GIVEN DATA Start Marker

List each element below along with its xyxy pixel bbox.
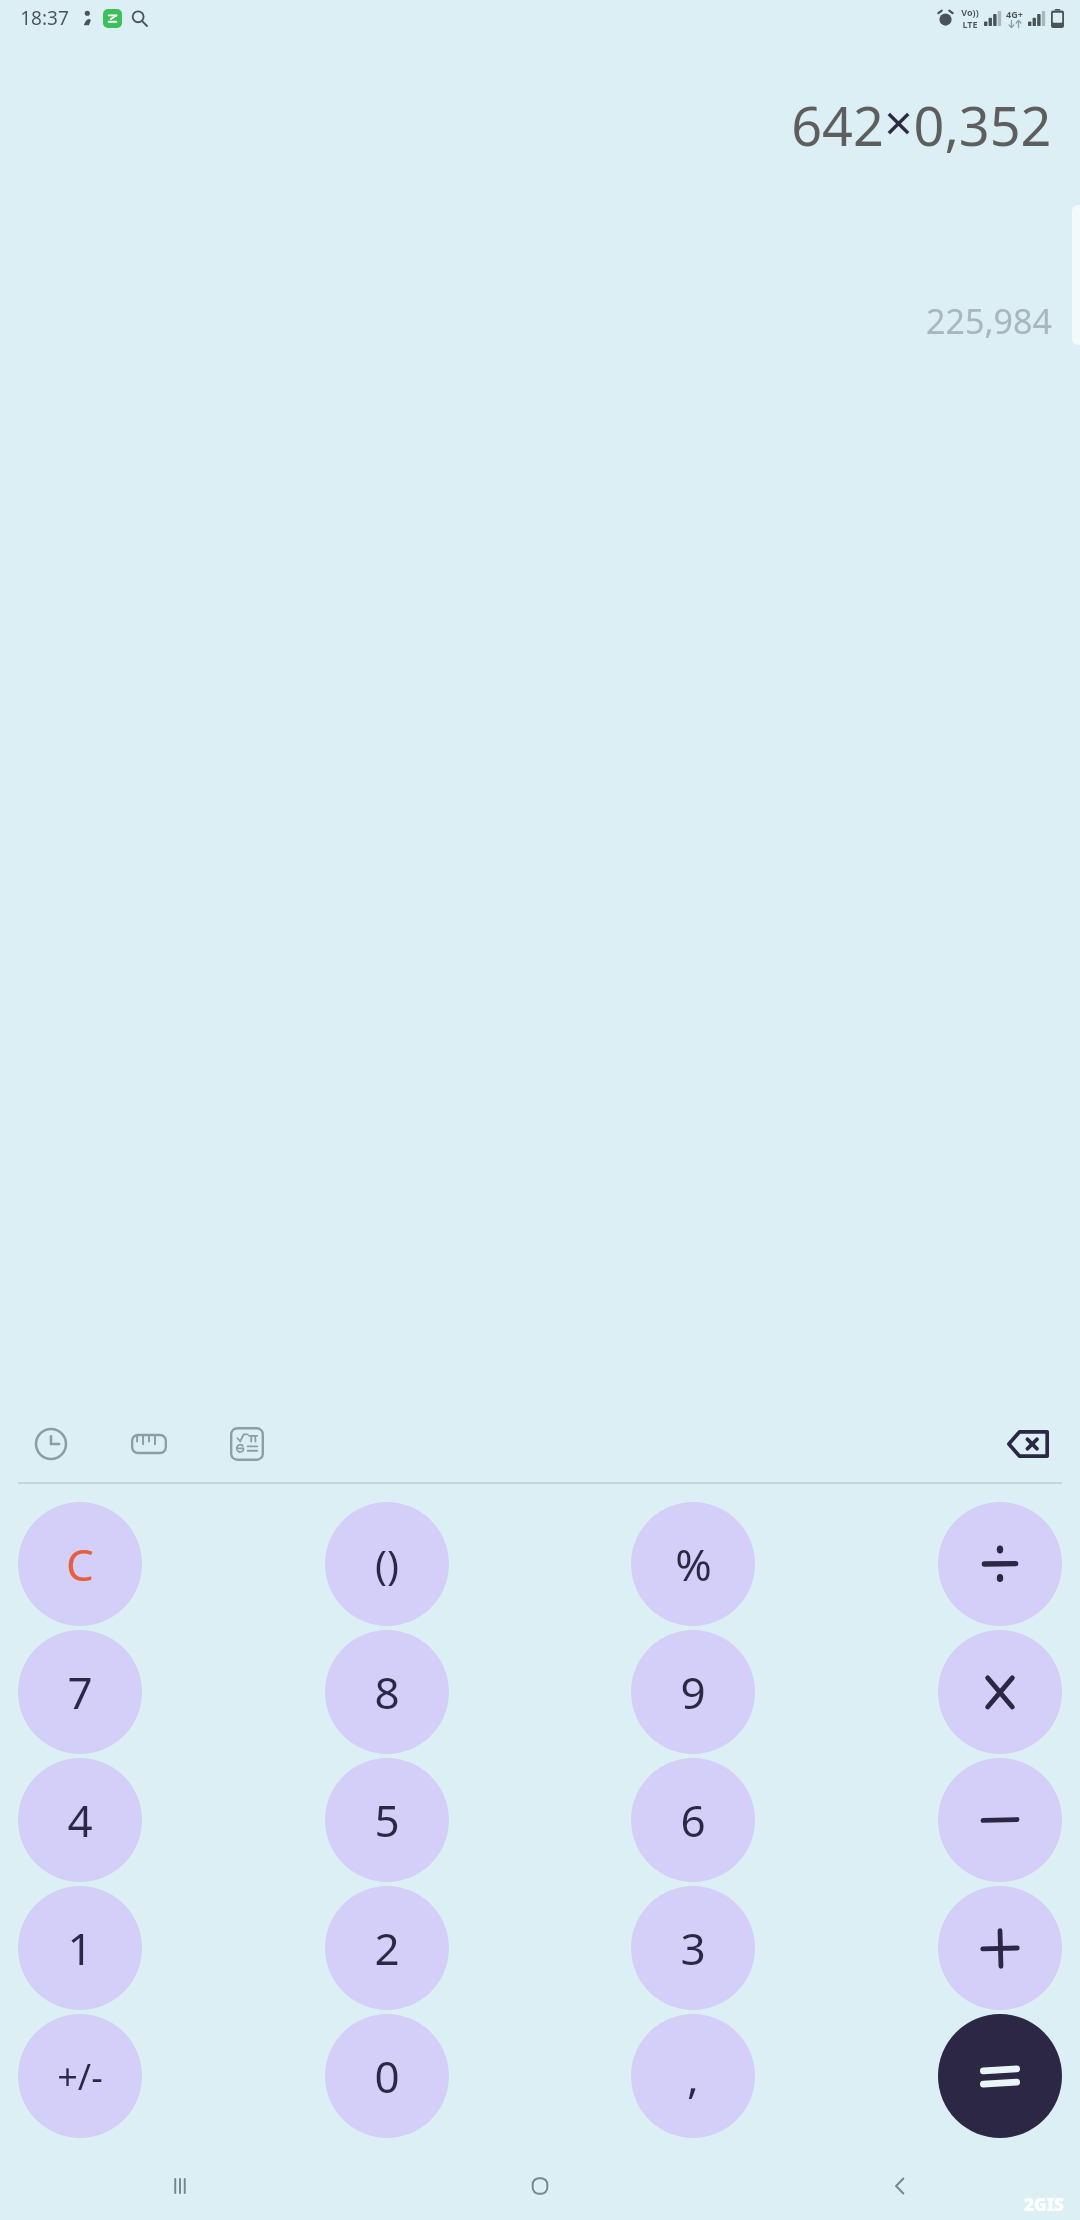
button[interactable]: Back: [720, 2152, 1080, 2220]
staticText: %: [675, 1534, 712, 1594]
staticText: 9: [680, 1662, 706, 1722]
staticText: 1: [67, 1918, 93, 1978]
staticText: 8: [374, 1662, 400, 1722]
button[interactable]: 1: [18, 1886, 142, 2010]
button[interactable]: +/-: [18, 2014, 142, 2138]
button[interactable]: C: [18, 1502, 142, 1626]
button[interactable]: %: [631, 1502, 755, 1626]
button[interactable]: [938, 1502, 1062, 1626]
staticText: 6: [680, 1790, 706, 1850]
button[interactable]: 8: [325, 1630, 449, 1754]
button[interactable]: 9: [631, 1630, 755, 1754]
staticText: (): [375, 1537, 399, 1591]
button[interactable]: 7: [18, 1630, 142, 1754]
button[interactable]: History: [24, 1417, 78, 1471]
button[interactable]: ,: [631, 2014, 755, 2138]
button[interactable]: (): [325, 1502, 449, 1626]
staticText: ,: [687, 2046, 699, 2106]
button[interactable]: Recents: [0, 2152, 360, 2220]
staticText: 0: [374, 2046, 400, 2106]
button[interactable]: [938, 1758, 1062, 1882]
staticText: 642: [791, 88, 884, 162]
button[interactable]: 0: [325, 2014, 449, 2138]
button[interactable]: 2: [325, 1886, 449, 2010]
button[interactable]: 6: [631, 1758, 755, 1882]
staticText: 0,352: [913, 88, 1052, 162]
staticText: 225,984: [926, 298, 1052, 344]
staticText: 4G+: [1006, 8, 1023, 20]
staticText: 4: [67, 1790, 93, 1850]
button[interactable]: Home: [360, 2152, 720, 2220]
staticText: C: [66, 1534, 94, 1594]
button[interactable]: Backspace: [1000, 1416, 1056, 1472]
staticText: +/-: [57, 2052, 103, 2101]
staticText: 2GIS: [1024, 2193, 1064, 2216]
button[interactable]: 5: [325, 1758, 449, 1882]
button[interactable]: [938, 2014, 1062, 2138]
staticText: 7: [67, 1662, 93, 1722]
staticText: 18:37: [20, 5, 69, 31]
staticText: 2: [374, 1918, 400, 1978]
staticText: Vo)): [961, 6, 979, 18]
button[interactable]: Unit converter: [122, 1417, 176, 1471]
staticText: ×: [884, 88, 913, 156]
staticText: 5: [374, 1790, 400, 1850]
button[interactable]: [938, 1630, 1062, 1754]
button[interactable]: Scientific: [220, 1417, 274, 1471]
button[interactable]: 4: [18, 1758, 142, 1882]
button[interactable]: [938, 1886, 1062, 2010]
staticText: LTE: [962, 18, 978, 30]
button[interactable]: 3: [631, 1886, 755, 2010]
staticText: 3: [680, 1918, 706, 1978]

GIVEN DATA End Marker

__WORK REQUEST__.
Your reply should be the entries above, repeated exactly and free of pictures.

__COMPLETED TASK__.
List each element below along with its xyxy pixel bbox.
button[interactable]: Back: [720, 2152, 1080, 2220]
staticText: %: [675, 1534, 712, 1594]
staticText: 9: [680, 1662, 706, 1722]
staticText: 1: [67, 1918, 93, 1978]
staticText: 8: [374, 1662, 400, 1722]
button[interactable]: 1: [18, 1886, 142, 2010]
button[interactable]: +/-: [18, 2014, 142, 2138]
button[interactable]: C: [18, 1502, 142, 1626]
button[interactable]: %: [631, 1502, 755, 1626]
button[interactable]: [938, 1502, 1062, 1626]
staticText: 6: [680, 1790, 706, 1850]
button[interactable]: 8: [325, 1630, 449, 1754]
button[interactable]: 9: [631, 1630, 755, 1754]
staticText: (): [375, 1537, 399, 1591]
button[interactable]: 7: [18, 1630, 142, 1754]
button[interactable]: History: [24, 1417, 78, 1471]
button[interactable]: ,: [631, 2014, 755, 2138]
button[interactable]: (): [325, 1502, 449, 1626]
staticText: ,: [687, 2046, 699, 2106]
button[interactable]: Recents: [0, 2152, 360, 2220]
staticText: 0: [374, 2046, 400, 2106]
button[interactable]: [938, 1758, 1062, 1882]
staticText: 642: [791, 88, 884, 162]
button[interactable]: 0: [325, 2014, 449, 2138]
button[interactable]: 2: [325, 1886, 449, 2010]
button[interactable]: 6: [631, 1758, 755, 1882]
staticText: 0,352: [913, 88, 1052, 162]
staticText: 225,984: [926, 298, 1052, 344]
staticText: 4G+: [1006, 8, 1023, 20]
staticText: 4: [67, 1790, 93, 1850]
button[interactable]: Home: [360, 2152, 720, 2220]
staticText: C: [66, 1534, 94, 1594]
button[interactable]: Backspace: [1000, 1416, 1056, 1472]
staticText: +/-: [57, 2052, 103, 2101]
staticText: 2GIS: [1024, 2193, 1064, 2216]
button[interactable]: 5: [325, 1758, 449, 1882]
button[interactable]: [938, 2014, 1062, 2138]
staticText: 7: [67, 1662, 93, 1722]
staticText: 18:37: [20, 5, 69, 31]
staticText: 2: [374, 1918, 400, 1978]
staticText: Vo)): [961, 6, 979, 18]
button[interactable]: Unit converter: [122, 1417, 176, 1471]
staticText: ×: [884, 88, 913, 156]
staticText: 5: [374, 1790, 400, 1850]
button[interactable]: [938, 1630, 1062, 1754]
button[interactable]: Scientific: [220, 1417, 274, 1471]
button[interactable]: 4: [18, 1758, 142, 1882]
button[interactable]: [938, 1886, 1062, 2010]
staticText: LTE: [962, 18, 978, 30]
button[interactable]: 3: [631, 1886, 755, 2010]
staticText: 3: [680, 1918, 706, 1978]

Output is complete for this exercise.